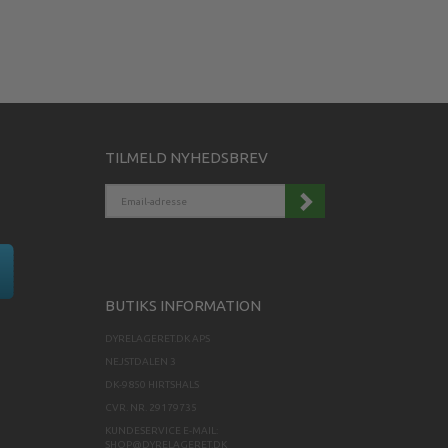
TILMELD NYHEDSBREV
EMAIL-
ADRESSE
BUTIKS INFORMATION
DYRELAGERET.DK APS
NEJSTDALEN 3
DK-9850 HIRTSHALS
CVR. NR. 29179735
KUNDESERVICE E-MAIL:
SHOP@DYRELAGERET.DK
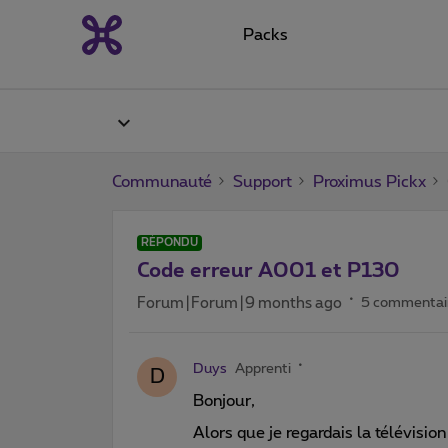
Packs
Communauté
Support
Proximus Pickx
RÉPONDU
Code erreur A001 et P130
Forum|Forum|9 months ago
5 commentai
Duys
Apprenti
D
Bonjour,
Alors que je regardais la télévision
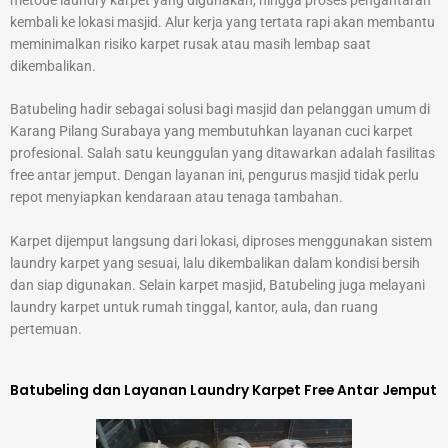
kembali ke lokasi masjid. Alur kerja yang tertata rapi akan membantu
meminimalkan risiko karpet rusak atau masih lembap saat
dikembalikan.
Batubeling hadir sebagai solusi bagi masjid dan pelanggan umum di
Karang Pilang Surabaya yang membutuhkan layanan cuci karpet
profesional. Salah satu keunggulan yang ditawarkan adalah fasilitas
free antar jemput. Dengan layanan ini, pengurus masjid tidak perlu
repot menyiapkan kendaraan atau tenaga tambahan.
Karpet dijemput langsung dari lokasi, diproses menggunakan sistem
laundry karpet yang sesuai, lalu dikembalikan dalam kondisi bersih
dan siap digunakan. Selain karpet masjid, Batubeling juga melayani
laundry karpet untuk rumah tinggal, kantor, aula, dan ruang
pertemuan.
Batubeling dan Layanan Laundry Karpet Free Antar Jemput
━━━━━━━━━━━━━━━━
## Instructions to follow
In your copy of the records above, include every line exactly but no pictures.

## Answer space
TILMELD NYHEDSBREV
EMAIL-
ADRESSE
BUTIKS INFORMATION
DYRELAGERET.DK APS
NEJSTDALEN 3
DK-9850 HIRTSHALS
CVR. NR. 29179735
KUNDESERVICE E-MAIL:
SHOP@DYRELAGERET.DK
Packs
Communauté
Support
Proximus Pickx
RÉPONDU
Code erreur A001 et P130
Forum|Forum|9 months ago
5 commentai
Duys
Apprenti
D
Bonjour,
Alors que je regardais la télévision
kembali ke lokasi masjid. Alur kerja yang tertata rapi akan membantu
meminimalkan risiko karpet rusak atau masih lembap saat
dikembalikan.
Batubeling hadir sebagai solusi bagi masjid dan pelanggan umum di
Karang Pilang Surabaya yang membutuhkan layanan cuci karpet
profesional. Salah satu keunggulan yang ditawarkan adalah fasilitas
free antar jemput. Dengan layanan ini, pengurus masjid tidak perlu
repot menyiapkan kendaraan atau tenaga tambahan.
Karpet dijemput langsung dari lokasi, diproses menggunakan sistem
laundry karpet yang sesuai, lalu dikembalikan dalam kondisi bersih
dan siap digunakan. Selain karpet masjid, Batubeling juga melayani
laundry karpet untuk rumah tinggal, kantor, aula, dan ruang
pertemuan.
Batubeling dan Layanan Laundry Karpet Free Antar Jemput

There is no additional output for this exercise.